Parents of dying 12yo plead with government to allow experimental treatment in New Zealand

The parents of a 12-year-old girl with terminal cancer are begging the government to allow her to receive an experimental treatment in New Zealand.

Meila Davis is too unwell to travel to Australia where she could access a trial of the drug that might prolong her life. 

Meila Davis in hospital after surgery to drain fluid from her lungs.
Meila Davis in hospital after surgery to drain fluid from her lungs. Photo credit: Supplied

Once a normal happy healthy kid, the 12-year-old is now fighting for her life in Christchurch Hospital while her mother, Kristin, fights for her to get a new immunotherapy treatment that's undergoing clinical trials. 

"Everything was an experiment at one point and this is her only opportunity to survive," Kristin said. 

Meila was diagnosed with the bone cancer osteosarcoma, in June 2023. 

It was cut out of her leg, but had already spread to her lungs. 

Seven different chemotherapy treatments failed and she's just undergone emergency surgery to drain a collapsed lung.

"She's so brave and strong," Kristin said.

American oncologist Dr Anderson from Cleveland Clinic has suggested the new immunotherapy drug from EnGeneIC for Meila. An Australian children's oncologist has agreed to treat her under compassionate grounds, but is waiting for ethical approval from the hospital who initially declined it, but is now under review.

However, because it's in the early stages of clinical trials, it hasn't been approved as a medicine and isn't available in New Zealand.

"If we don't do that we don't have anything else. If it works then we have our daughter," Kristin said. 

Medsafe told Newshub the drug company hasn't shown interest in running trials here - but it is open to hearing from them.

"Medsafe has an efficient regulatory framework for clinical trials and would consider expediting its process if the company chooses to extend their trial to New Zealand. This is the company's decision, however Medsafe is available to talk to the company if they have questions.

"There may also be requirements from EPA, and ethical considerations, depending on the type of medicine," Medsafe said. 

Prescribing clinicians can, at their discretion, prescribe unapproved medicines for a patient under their care depending on individual circumstances. 

But Meila's oncologist has recommended she seeks EnGeneIC from Australia.

"She would need to have the first one-two cycles of treatment in Australia and have never given any indication that we would consider delivery of what is an experimental medication to Meila if she had not had it delivered elsewhere," the oncologist said in an email to Meila's parents.
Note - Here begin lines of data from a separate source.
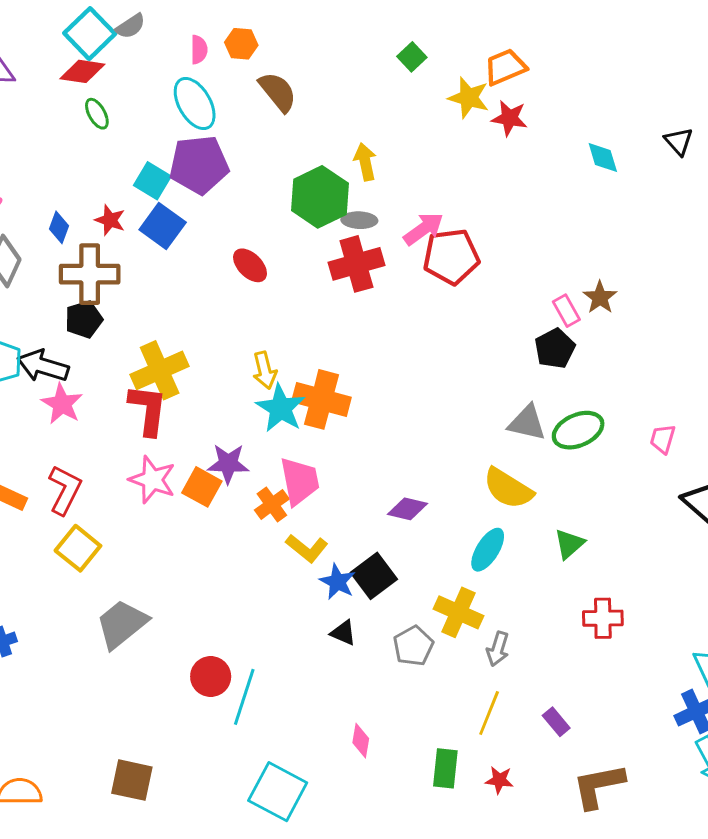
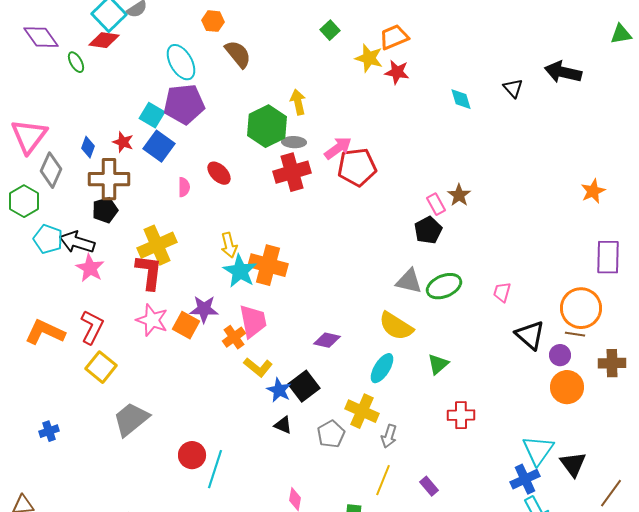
pink semicircle: (199, 50) -> (184, 187), moved
green ellipse: (97, 114) -> (76, 62), moved

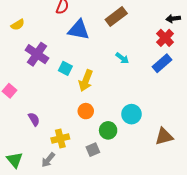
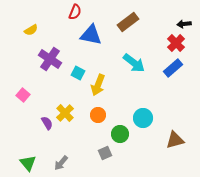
cyan arrow: (122, 58) -> (134, 63), size x1.6
yellow cross: (60, 139) -> (65, 113), moved, turned -30

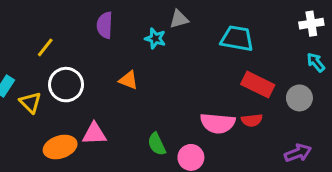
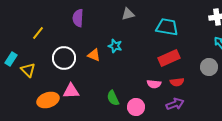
cyan star: (155, 38) -> (115, 46), moved
white circle: (66, 85) -> (64, 58), moved
red rectangle: (258, 85) -> (169, 58), moved, turned -50
pink semicircle: (218, 123) -> (154, 84), size x0.6
purple arrow: (298, 153) -> (175, 104), moved

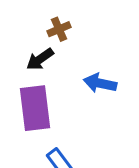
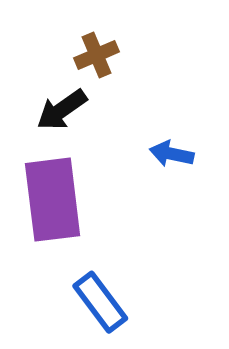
blue arrow: (100, 83) -> (172, 154), size x0.7

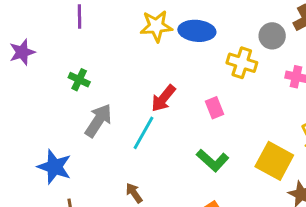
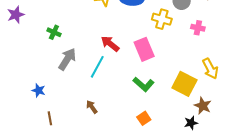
red arrow: (163, 98) -> (110, 44), turned 90
pink rectangle: (214, 108) -> (144, 49), size x1.6
blue star: (54, 167) -> (39, 90), size x0.6

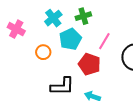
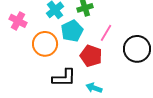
orange circle: (43, 52) -> (45, 44), size x1.6

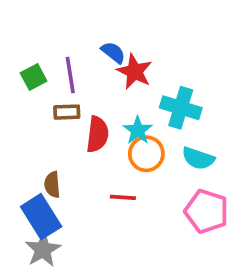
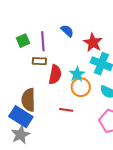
red star: (135, 72) -> (93, 42), moved
brown semicircle: (52, 185) -> (28, 100), size x1.6
blue rectangle: (41, 217) -> (21, 117), turned -30

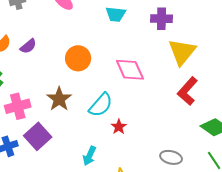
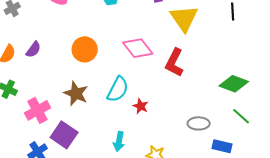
red L-shape: (188, 91) -> (174, 63), moved

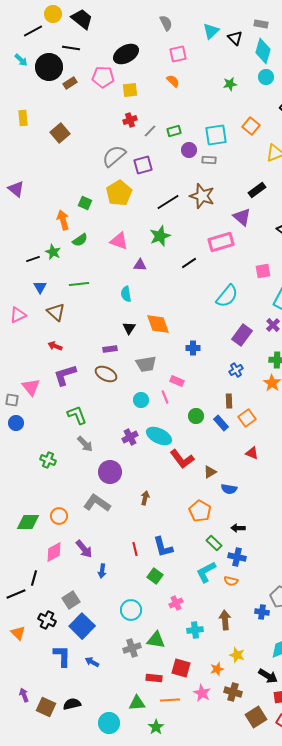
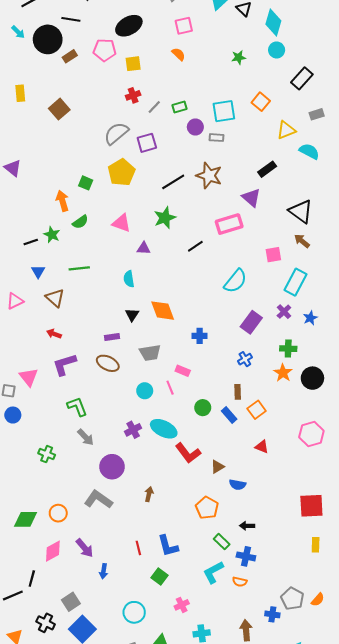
brown arrow: (225, 620) -> (246, 630), moved

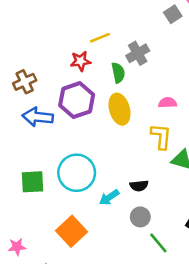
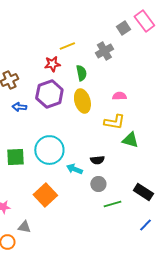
gray cross: (138, 53) -> (104, 51), moved
blue arrow: (38, 117) -> (19, 107), size x0.6
yellow L-shape: (161, 136) -> (114, 122), turned 95
cyan arrow: (109, 197) -> (74, 169), turned 56
green line: (158, 243) -> (112, 204), turned -66

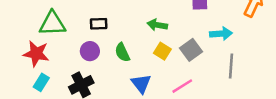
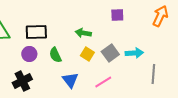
black rectangle: (99, 24) -> (36, 32), size x1.5
cyan arrow: (221, 34) -> (134, 53), moved
gray line: (231, 66) -> (153, 74), moved

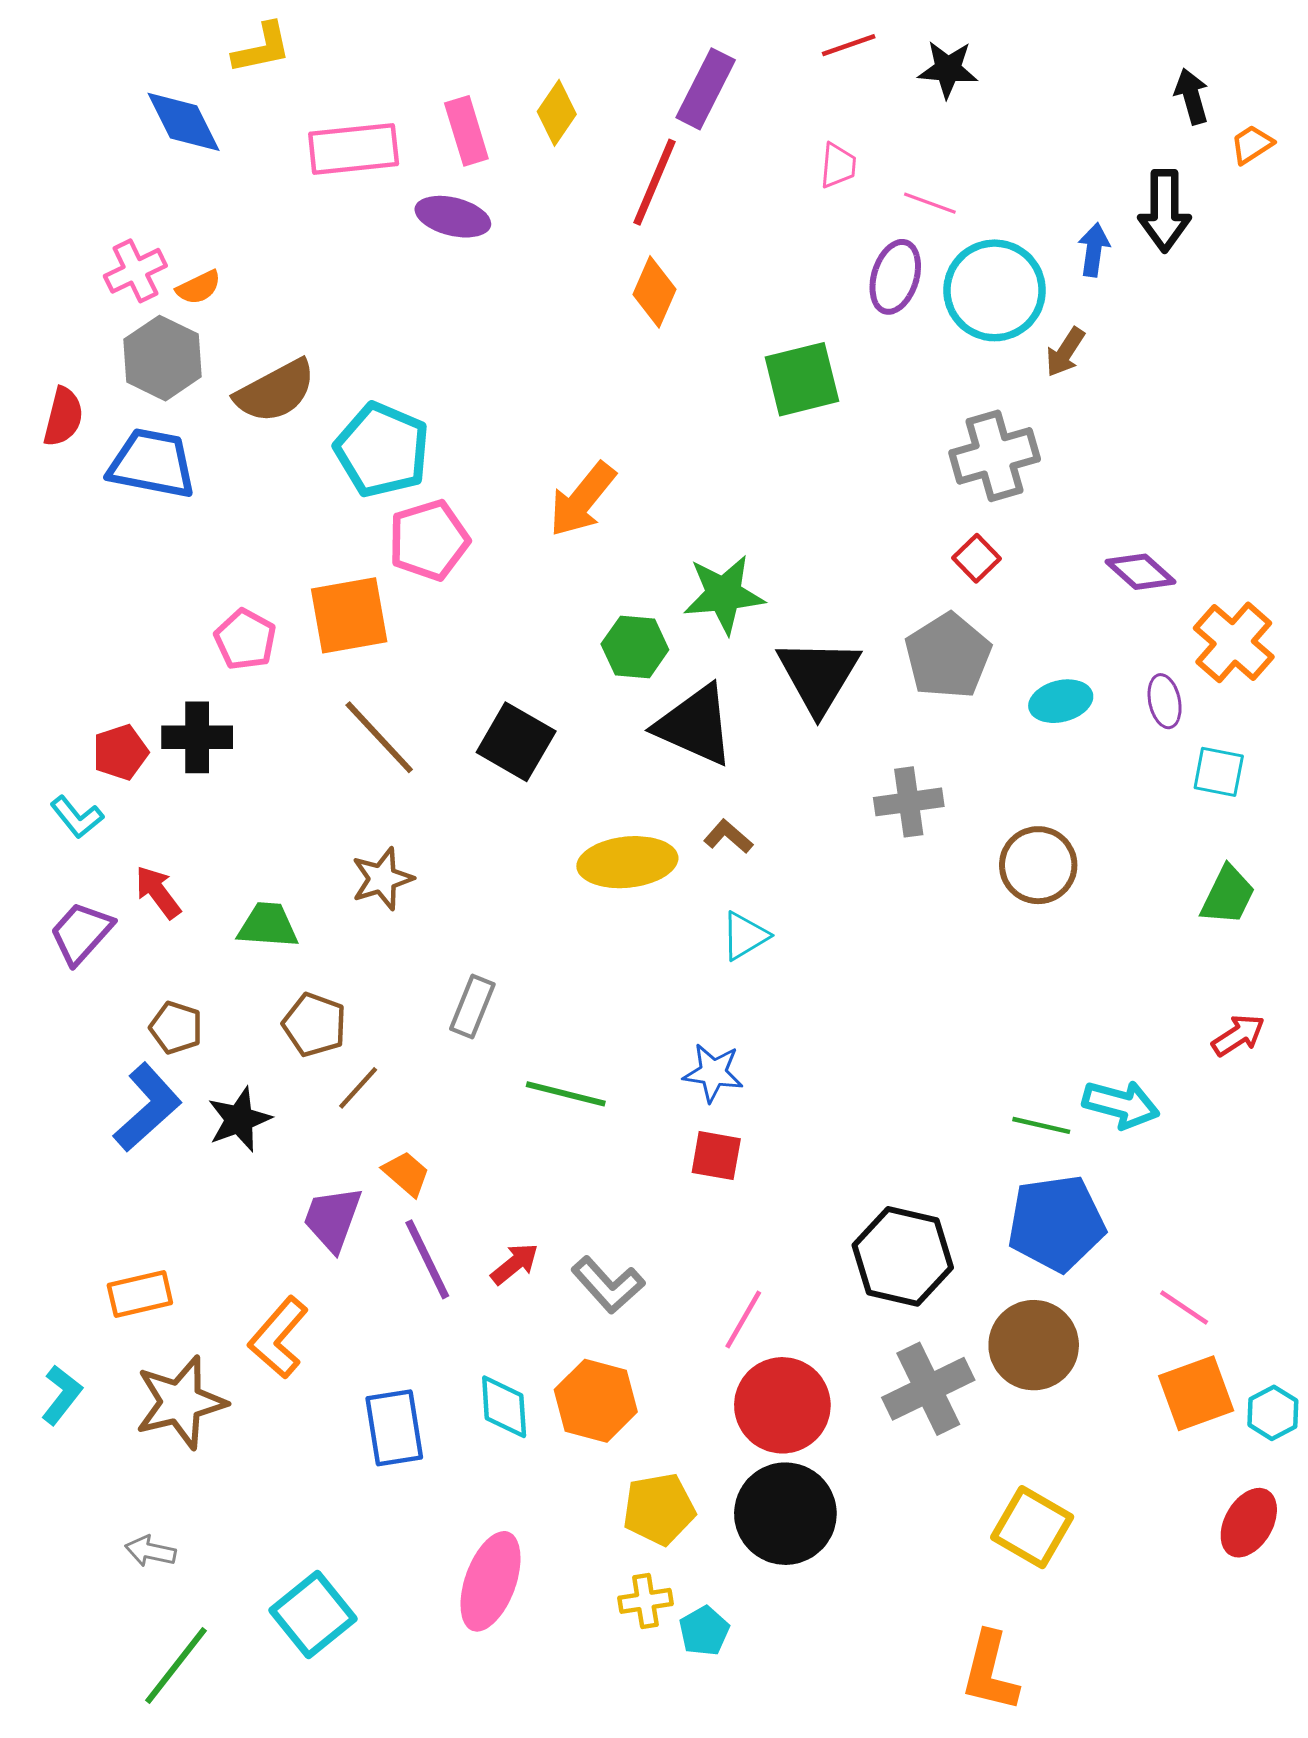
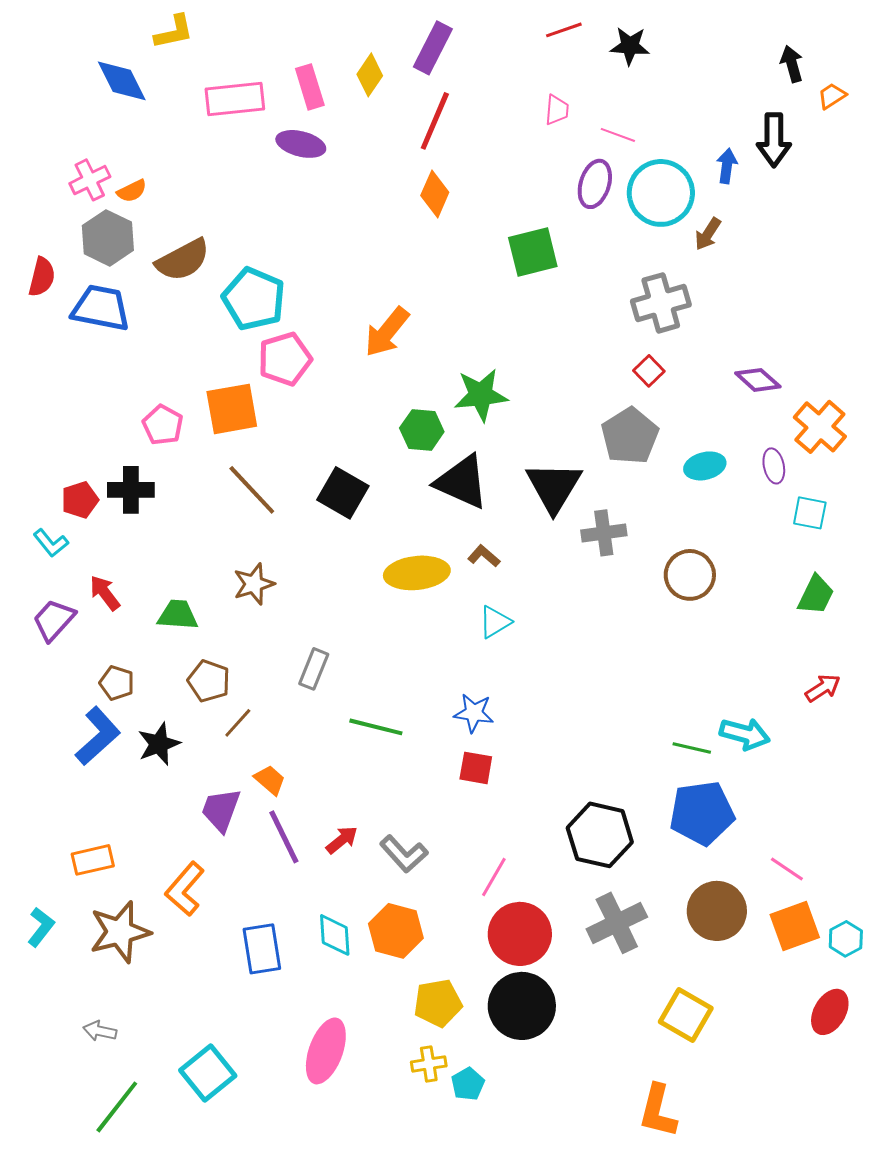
purple rectangle: (706, 89) -> (433, 48), moved
black triangle: (818, 676) -> (554, 487), moved
brown circle: (1034, 1345) -> (717, 911), moved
Meila Davis has terminal cancer and her family is fighting for access to a new immunotherapy drug.
Meila Davis has terminal cancer and her family is fighting for access to a new immunotherapy drug. Photo credit: Supplied

An ethics committee at Sydney Children's Hospital is currently considering treating Meila with EnGeneIC, but she's now too sick to travel. 

So Kristin is pleading with New Zealand's health authorities to find a solution so her daughter can be treated here as she's now at death's door.

"Just lift the red tape, you're killing these kids and they're not having a chance," she said. 

Health Minister Dr Shane Reti said he's working hard to improve access to all medicines, including cancer drugs, and is taking advice on what's needed in the cancer diagnosis and treatment space.

However, the Cancer Society believes New Zealand does have the capability to trial new drugs - but said there is a lack of government support. 

Medical director Dr George Laking wants to see that change.

"They're totally doable but all you have to have, is ultimately, the political will power to invest in that area," he said. 

Even though New Zealand has the brainpower and skills to take on more drug trials, he said it needs more resources.

"That means having the right supervision, the right tests, the right oversights, and the right guarantees about the quality of the medicine in the country." 

Dr Laking is grateful to families like the Davis' who are willing to take part in drug trials.

"The only way we've ever been able to find out what treatments work, especially in children, is through research," he said.